Report the number of lines in the entries below that include the word "which", and nothing else.

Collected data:
**********
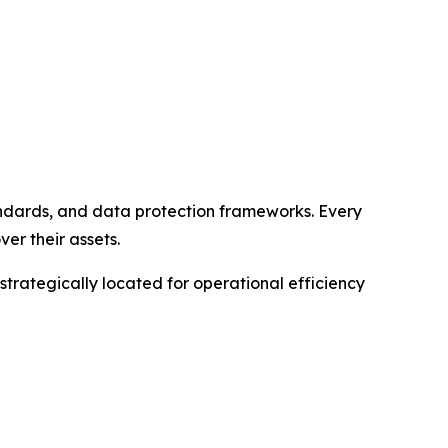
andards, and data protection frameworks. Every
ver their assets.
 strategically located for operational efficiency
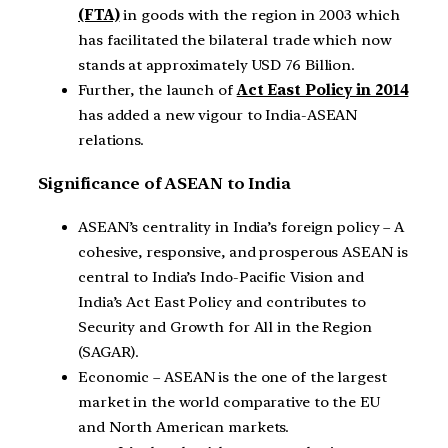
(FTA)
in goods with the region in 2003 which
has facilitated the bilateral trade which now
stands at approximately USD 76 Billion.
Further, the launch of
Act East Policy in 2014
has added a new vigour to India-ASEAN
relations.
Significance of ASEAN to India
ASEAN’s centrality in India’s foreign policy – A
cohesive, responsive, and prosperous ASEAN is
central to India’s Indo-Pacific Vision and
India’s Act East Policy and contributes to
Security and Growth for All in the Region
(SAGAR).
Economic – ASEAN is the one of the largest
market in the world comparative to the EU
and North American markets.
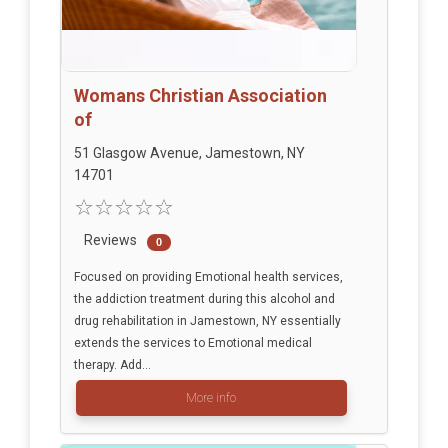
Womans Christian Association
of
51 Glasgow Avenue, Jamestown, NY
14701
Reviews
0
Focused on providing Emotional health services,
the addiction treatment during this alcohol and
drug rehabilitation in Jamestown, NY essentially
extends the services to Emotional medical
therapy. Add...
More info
**********
Worked solution:
2